USMLE Step 2 Secrets, 3rd Edition by Theodore X. O'Connell

By Theodore X. O'Connell

USMLE Step 2 secrets and techniques is an easy-to-read evaluation ideal for busy scholars such as you. Adam Brochert, MD-who scored within the 99th percentile at the Step 2 USMLE-and Theodore X. O’Connell, MD-author of a number of evaluation and scientific reference books-present crucial questions and solutions overlaying the real options you must recognize to attain good at the USMLE Step 2 examination: key stipulations you can be anticipated to acknowledge, all distinctiveness and subspecialty themes, and worthwhile scientific concepts.

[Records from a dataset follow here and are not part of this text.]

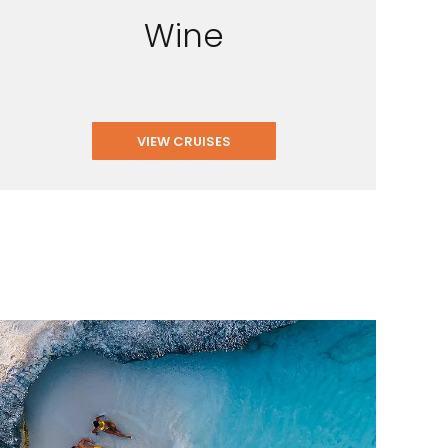
Wine
VIEW CRUISES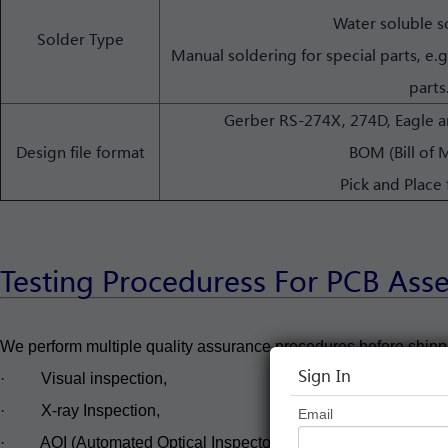
Water soluble s
Solder Type
Manual soldering for special parts, e.
parts
Gerber RS-274X, 274D, Eagle
Design file format
BOM (Bill of M
Pick and Place 
Testing Proceduress For PCB Ass
We perform multiple quality assurance procedures before shipp
Sign In
· Visual inspection,
· X-ray Inspection,
Email
· AOI (Automated Optical Inspector),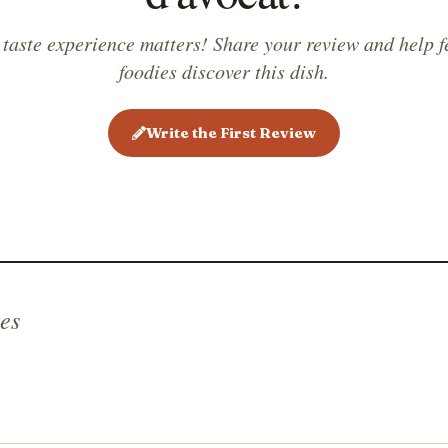
 taste experience matters! Share your review and help f
foodies discover this dish.
Write the First Review
es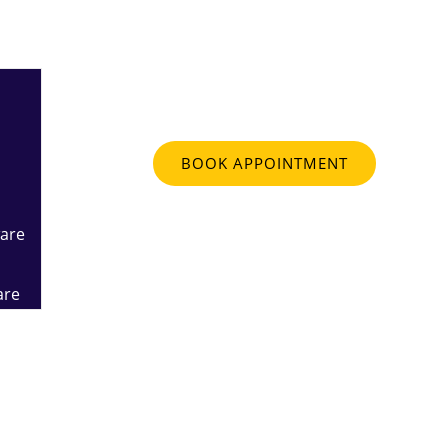
Contact
BOOK APPOINTMENT
are
are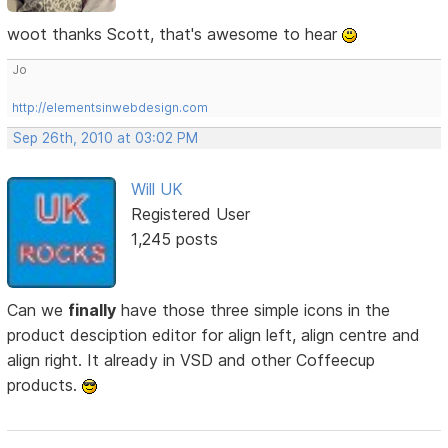
woot thanks Scott, that's awesome to hear
Jo
http://elementsinwebdesign.com
Sep 26th, 2010 at 03:02 PM
Will UK
Registered User
1,245 posts
Can we
finally
have those three simple icons in the
product desciption editor for align left, align centre and
align right. It already in VSD and other Coffeecup
products.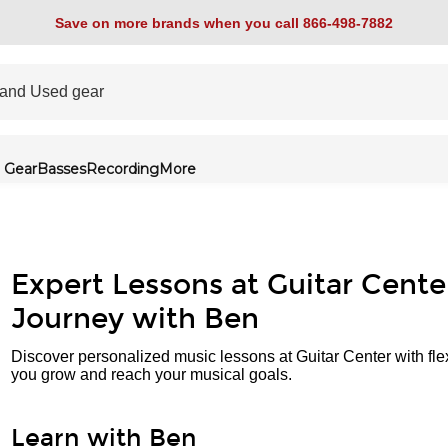
Save on more brands when you call 866-498-7882
 Gear
Basses
Recording
More
Expert Lessons at Guitar Cente
Journey with Ben
Discover personalized music lessons at Guitar Center with fle
you grow and reach your musical goals.
Learn with Ben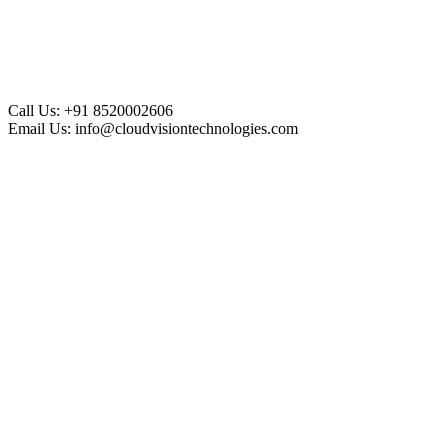
Call Us:
+91 8520002606
Email Us:
info@cloudvisiontechnologies.com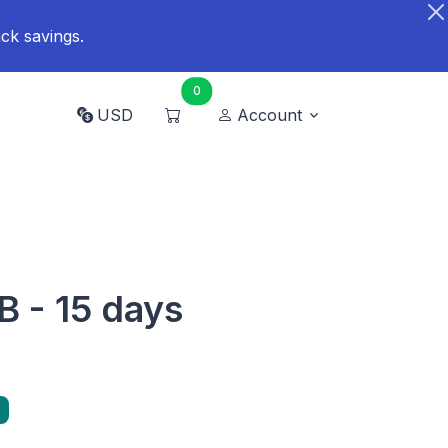
ck savings.
0
USD
Account
B - 15 days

  • Learn crucial questions and solutions with the confirmed structure of the hugely acclaimed secrets and techniques Series.
  • Master all distinctiveness and subspecialty subject matters coated on Step 2.
  • Identify key proof and secrets and techniques utilizing the pinnacle a hundred secrets and techniques chapter.
  • Review fabric quick and simply due to bulleted lists, algorithms, and illustrations.
  • Apply the pearls, tips, reminiscence aids, and "secrets" from famous and hugely renowned authors, Adam Brochert, MD and Theodore X. O’Connell, MD.
  • Find details quick with a moment colour highlighting bankruptcy and part titles, legends, bullets and icons, and key terms.
  • Consult the ebook anyplace you cross due to the transportable dimension that matches on your lab coat pocket.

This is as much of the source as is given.